EDAM Format concept is missing synyonm or label matching the file extension.

**Documentation:** https://github.com/edamontology/edamverify/blob/master/docs/fileExtensionMissingSynonym.md

**NB.1: - Running the notebook**
The directory containing the ``EDAM_dev.owl`` file must be defined by ``EDAM_PATH`` environment variable.

The script requires the test to be run from a subdirectory of ``EDAM_PATH`` (hence ``'../EDAM_dev.owl'`` below)

In [36]:
import os
from rdflib import ConjunctiveGraph, Namespace
import json

# Constants for script return value as per https://github.com/edamontology/edamverify.
NOERR = "NOERR"
INFO  = "INFO"
WARN  = "WARN"
ERROR = "ERROR"

#Load EDAM_dev.owl from GitHub into an RDF graph.
print("Loading graph ...", end="")
g = ConjunctiveGraph()
g.load(os.environ.get('EDAM_PATH', '../EDAM_dev.owl'), format='xml')
# g.load('https://raw.githubusercontent.com/edamontology/edamontology/master/EDAM_dev.owl', format='xml')
# g.load('EDAM_dev.owl', format='xml')
g.bind('edam', Namespace('http://edamontology.org#'))
print("done!")



Loading graph ...done!


Define SPARQL query to retrieve ID, term, file extension and exact synonym of concepts. Run the query.

**NB:** BASE is used to define the define the default namespace (for ``file_extension`` below).

In [37]:
# Compile SPARQL query
query_term = """
BASE <http://edamontology.org/>
SELECT ?id ?term ?ext ?exact_syn WHERE
{
?id rdfs:label ?term .
?id :file_extension ?ext .
?id oboInOwl:hasExactSynonym ?exact_syn 
}
"""

# Run SPARQL query and collate results
errfound = False
errs = {}
report = list()
results = g.query(query_term)

Analyse results of query.

In [38]:
# Code is a bit bloaty below (3 separate loops) but has been tested & works well.

for r in results :
    id   = str(r['id'])
    errs[id]={}

for r in results :
#    print(str(r['id']), str(r['term']), str(r['ext']), str(r['exact_syn']))
    id   = str(r['id'])
    term = str(r['term']) 
    ext  = str(r['ext'])
    exact_syn = str(r['exact_syn'])

    if (ext.lower() != exact_syn.lower()) and (ext.lower() != term.lower()): 
        if ext not in errs[id]:
            errs[id][ext] = True
    else:
        errs[id][ext] = False

for r in results :
    id   = str(r['id'])
    term = str(r['term'])
    ext  = str(r['ext'])

    if errs[id][ext] == True:
        errfound = True
        report.append(id +  ' (' + term + '): ' + ext)
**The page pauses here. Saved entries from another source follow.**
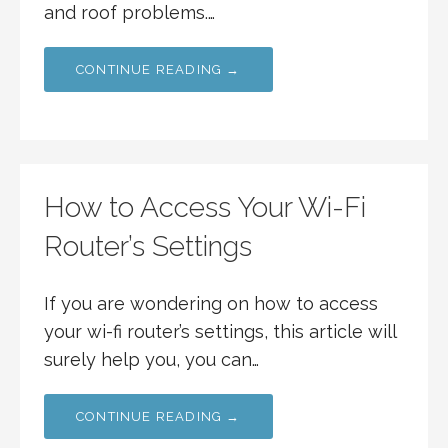
and roof problems.…
CONTINUE READING →
How to Access Your Wi-Fi
Router’s Settings
If you are wondering on how to access
your wi-fi router’s settings, this article will
surely help you, you can…
CONTINUE READING →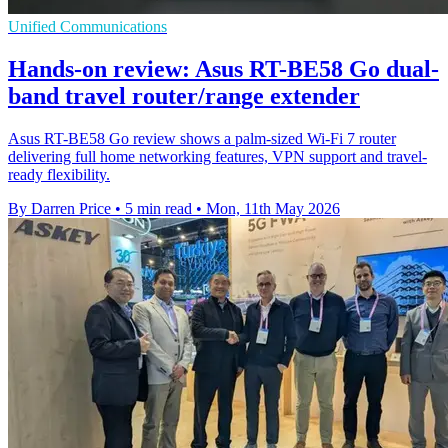
Unified Communications
Hands-on review: Asus RT-BE58 Go dual-
band travel router/range extender
Asus RT-BE58 Go review shows a palm-sized Wi-Fi 7 router
delivering full home networking features, VPN support and travel-
ready flexibility.
By Darren Price
•
5 min read
•
Mon, 11th May 2026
Write report and return approriate value.

In [39]:
report_obj = {}
report_obj['test_name'] = 'fileExtensionMissingSynonym'
report_obj['comment'] = 'No <exactSynonym> or <rdfs:label> found matching to <file_extension> for one or more concepts.'

if errfound:
    report_obj['status'] = WARN
    report_obj['reason'] = report
else:
    report_obj['status'] = NOERR

report_json = json.dumps(report_obj, indent=4)
print(report_json)

{
    "comment": "No <exactSynonym> or <rdfs:label> found matching to <file_extension> for one or more concepts.",
    "test_name": "fileExtensionMissingSynonym",
    "status": "NOERR"
}